- Nickname: John Cooper
- Born: July 24, 1828 Dublin, Ireland
- Died: August 22, 1891 (aged 63)
- Place of burial: Cypress Hills National Cemetery, Brooklyn, New York
- Allegiance: United States of America
- Branch: United States Navy
- Service years: 1845 - 1866
- Rank: Quartermaster
- Unit: USS Brooklyn (1858)
- Conflicts: American Civil War *Battle of Mobile Bay
- Awards: Medal of Honor (2)

= John Laver Mather Cooper =

United States Navy Medal of Honor recipient

John Cooper (July 24, 1828 - August 22, 1891) (born as John Laver Mather Cooper) was a member of the United States Navy. He is one of only nineteen people who have received the Medal of Honor twice and one of only fourteen to receive the Medal of Honor for two distinct events.

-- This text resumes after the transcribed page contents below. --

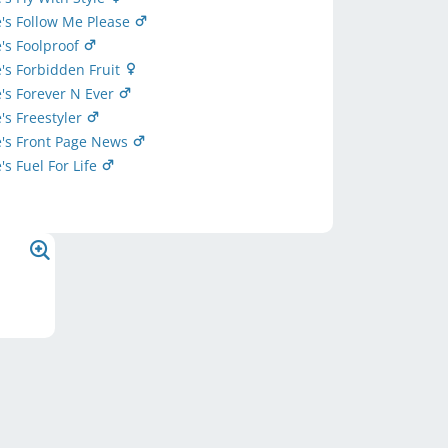
's Follow Me Please
's Foolproof
's Forbidden Fruit
's Forever N Ever
's Freestyler
e's Front Page News
's Fuel For Life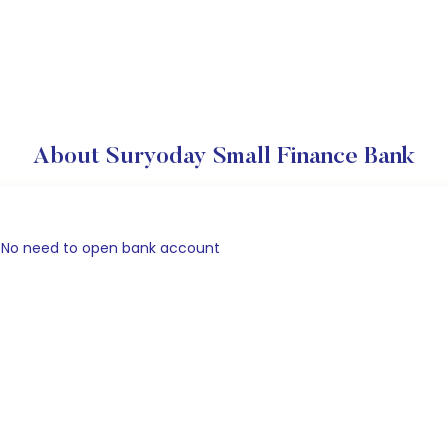
About Suryoday Small Finance Bank
). No need to open bank account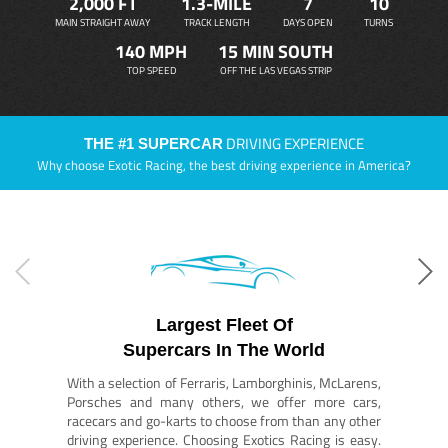
2,000 FT
1.3-MILE
7
10
MAIN STRAIGHT AWAY
TRACK LENGTH
DAYS OPEN
TURNS
140 MPH
15 MIN SOUTH
TOP SPEED
OFF THE LAS VEGAS STRIP
DRIVING EXPERIENCE
THE #1 SUPERCAR
Why choose Exotic Racing, the best driving experience in America?
Largest Fleet Of
Supercars In The World
With a selection of Ferraris, Lamborghinis, McLarens,
Porsches and many others, we offer more cars,
racecars and go-karts to choose from than any other
driving experience. Choosing Exotics Racing is easy.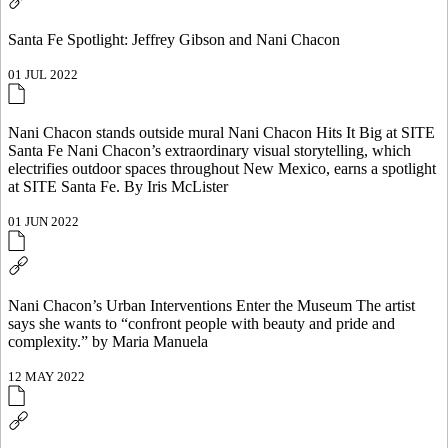
Santa Fe Spotlight: Jeffrey Gibson and Nani Chacon
01 JUL 2022
Nani Chacon stands outside mural Nani Chacon Hits It Big at SITE
Santa Fe Nani Chacon’s extraordinary visual storytelling, which
electrifies outdoor spaces throughout New Mexico, earns a spotlight
at SITE Santa Fe. By Iris McLister
01 JUN 2022
Nani Chacon’s Urban Interventions Enter the Museum The artist
says she wants to “confront people with beauty and pride and
complexity.” by Maria Manuela
12 MAY 2022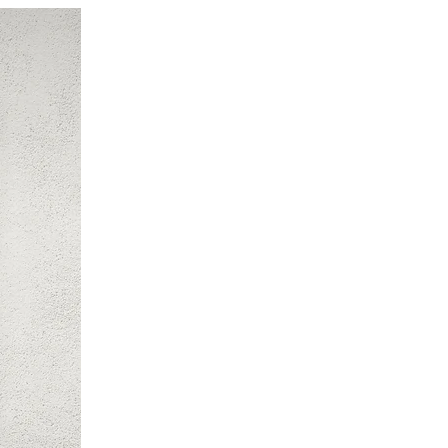
New Arrival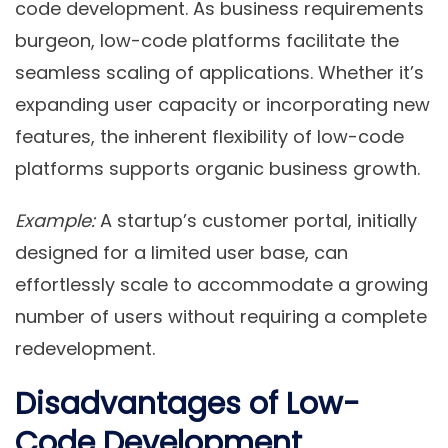
code development. As business requirements
burgeon, low-code platforms facilitate the
seamless scaling of applications. Whether it’s
expanding user capacity or incorporating new
features, the inherent flexibility of low-code
platforms supports organic business growth.
Example:
A startup’s customer portal, initially
designed for a limited user base, can
effortlessly scale to accommodate a growing
number of users without requiring a complete
redevelopment.
Disadvantages of Low-
Code Development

His first such award came about because of his actions aboard the during the Battle of Mobile Bay, August 5, 1864. The second award was a result of an accidental fire in which Cooper advanced through the burning area in order to rescue a wounded man from certain death on April 26, 1865.

He was buried at Cypress Hills National Cemetery, Section 2, Grave 5022, in Brooklyn, New York.

==Medal of Honor citations==
Rank and organization: Coxswain, U.S. Navy. Born: 1832, Ireland. Accredited to: New York. G.O. No.: 45, December 31, 1864. Second award.

===First award===
Citation:

On board the U.S.S. Brooklyn during action against rebel forts and gunboats and with the ram Tennessee, in Mobile Bay, 5 August 1864. Despite severe damage to his ship and the loss of several men on board as enemy fire raked her decks from stem to stern, Cooper fought his gun with skill and courage throughout the furious battle which resulted in the surrender of the prize rebel ram Tennessee and in the damaging and destruction of batteries at Fort Morgan.

===Second award===
G.O. No.: 62, June 29, 1865.

Citation:

Served as quartermaster on Acting Rear Admiral Thatcher's staff. During the terrific fire at Mobile, on 26 April 1865, at the risk of being blown to pieces by exploding shells, Cooper advanced through the burning locality, rescued a wounded man from certain death, and bore him on his back to a place of safety.